Urban Sights: Urban History and Visual Culture

Conclusion

Many urban theorists and planners of the postwar period have held forth on how the city, suburb, town, and country should look. Likewise, a proliferation of neologisms and prefixes–fringe, edge, ex-urban, boomburg, Californication, Manhattanization, smart/mega/shrinking cities, and so on–has attempted to grapple with these environmental shifts, to coerce their unstable forms into stable linguistic signifiers. Henri Lefebvre's take in The Urban Revolution stands apart for its more perspicacious view of such 'sprawl.' Rather than insisting on discrete boundaries for contemporary spatial forms, he argues that mankind has become thoroughly urbanized, not just in its architectural developments but in the totality of its culture: 

The urban fabric grows, extends its borders, corrodes the residue of agrarian life.

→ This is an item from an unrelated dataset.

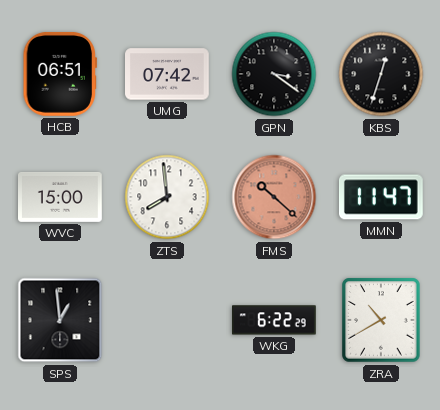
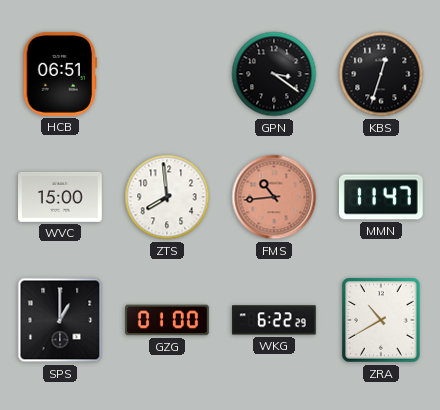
UMG: 07:42 -> none
FMS: 10:22 -> 10:44
SPS: 12:59 -> 1:00
GZG: none -> 01:00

This expression, 'urban fabric,' does not narrowly define the built world of cities but all manifestations of the city over the country. In this sense, a vacation home, a highway, a supermarket in the countryside are all part of the urban fabric. Of varying density, thickness, and activity, the only regions untouched by it are those that are stagnant or dying, those that are given over to 'nature.'
 
Writing in 1970, Lefebvre's perspective on the dawning of global urbanization anticipates the flood of urban theory devoted to the spatial and economic confluences of postindustrial society from the past several decades. Its sense of possibility and pitfalls constitutes a more radical account than the abiding fear of rampant suburbanization, which often holds up traditional urban density as a bastion of cultural reserve. Bechtle's paintings are obviously less polemical than Lefebvre's writings, but share the impulse of documenting 'problematic' overlaps and turning to lived experience as an untapped repository of spatial meaning. His works place audiences in the midst of environmental friction zones to observe pivotal markers of the shifting spatial everyday, revealing how familiar places are not simply confined by the cloning impulse of the suburban-esque, but rather informed by fluidities often unrecognized.